The nutritional conditions in the womb start before conception
We’ve now established that the nutritional environment of a mother’s womb affects her baby’s health not only at birth and during early infancy, but for the rest of his or her life. This leads us to the obvious conclusion that proper maternal nutrition is crucial for the lifelong health of her offspring.
But what determines the mother’s nutritional status during pregnancy? Certainly, the obvious answer is her diet and lifestyle after she has conceived. But I hope it’s also obvious that the mother’s diet in the months and even years leading up to conception is also important.
This is why traditional cultures have sacred fertility foods they feed to mothers-to-be and even fathers-to-be. These include nutrient dense foods like fish eggs, liver, bone marrow, egg yolks and other animal fats. For example, the Masai tribe in Africa only allowed couples to marry and become pregnant after spending several months drinking milk in the wet season when the grass is lush and the nutrient content of the milk is especially high.
Unfortunately this traditional wisdom has been largely lost in the modern world. The role of nutrition during pre-conception is scarcely even mentioned in the media or conventional medical settings.

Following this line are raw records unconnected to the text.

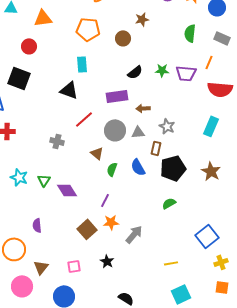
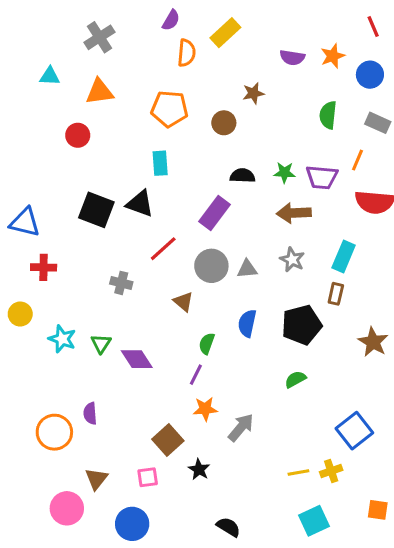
black semicircle: (135, 72) -> (243, 176), turned -140
black square: (19, 78) -> (96, 210), moved
purple rectangle: (117, 96) -> (215, 213), turned -45
brown arrow: (143, 108) -> (294, 213), moved, size x1.5
cyan rectangle: (211, 126) -> (344, 256), moved
brown rectangle: (156, 148) -> (336, 294), moved
blue semicircle: (138, 167) -> (247, 323), turned 42
green semicircle: (112, 169) -> (207, 344), moved
brown star: (211, 171) -> (373, 342), moved
brown square: (87, 229) -> (168, 440), moved
orange circle: (14, 249) -> (54, 432), moved
yellow cross: (221, 262) -> (331, 471), moved

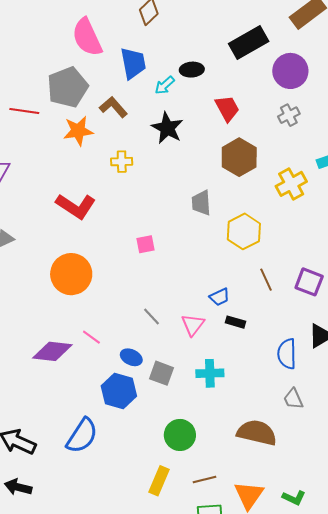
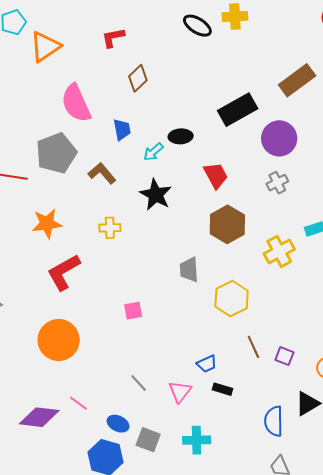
blue trapezoid: (133, 63) -> (122, 130), size x0.7
orange star: (78, 131) -> (47, 223), moved
red L-shape: (76, 206) -> (64, 272), turned 117
purple square: (309, 282) -> (284, 356), moved, size x0.7

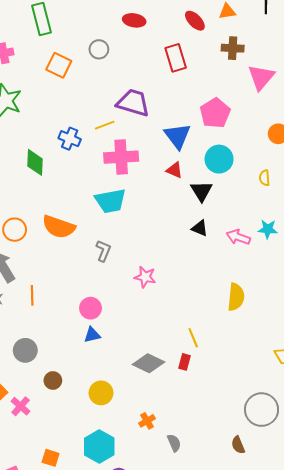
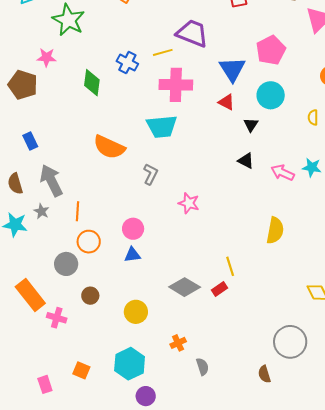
black triangle: (201, 191) -> (251, 125), size x0.7
orange circle: (15, 230) -> (89, 242), moved
red rectangle: (184, 362) -> (220, 289), turned 35
pink cross: (21, 406) -> (57, 318), turned -30

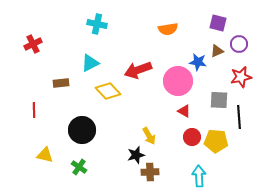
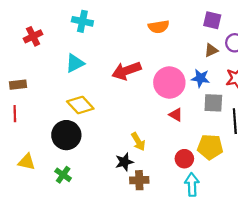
red cross: (33, 44) -> (33, 36), moved
blue star: (198, 62) -> (200, 78), moved
brown rectangle: (61, 83) -> (18, 85), moved
yellow diamond: (108, 91) -> (80, 105), moved
red circle: (192, 137) -> (184, 159), moved

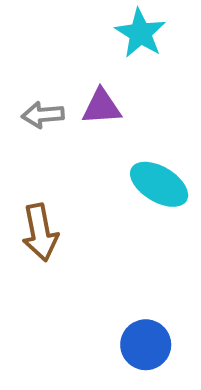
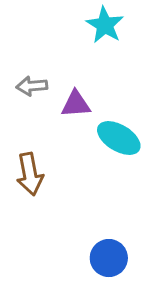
purple triangle: (102, 107) -> (76, 104), moved

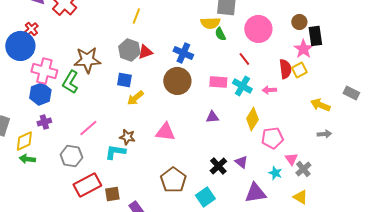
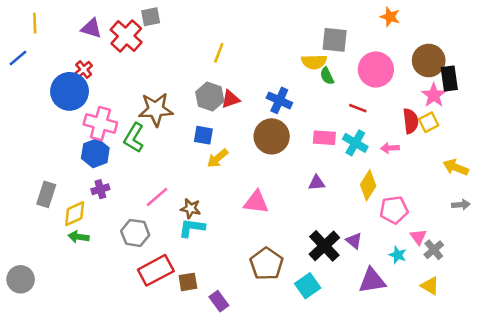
brown circle: (299, 22) -> (429, 60), size x1.6
red line: (244, 59) -> (358, 108), turned -32
brown star: (127, 137) -> (191, 209), moved
black cross: (218, 166) -> (324, 246), size x1.4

Yet as we’ve seen in this article, a mother’s diet prior to conception and during pregnancy may be one of the most important factors in determining the lifelong health of her baby.
Another problem is that many women are (understandably) confused about what constitutes proper nutrition during the pre-conception and pregnancy period. There’s so much contradictory information out there, and it can be difficult for the layperson to know what to believe and who to trust.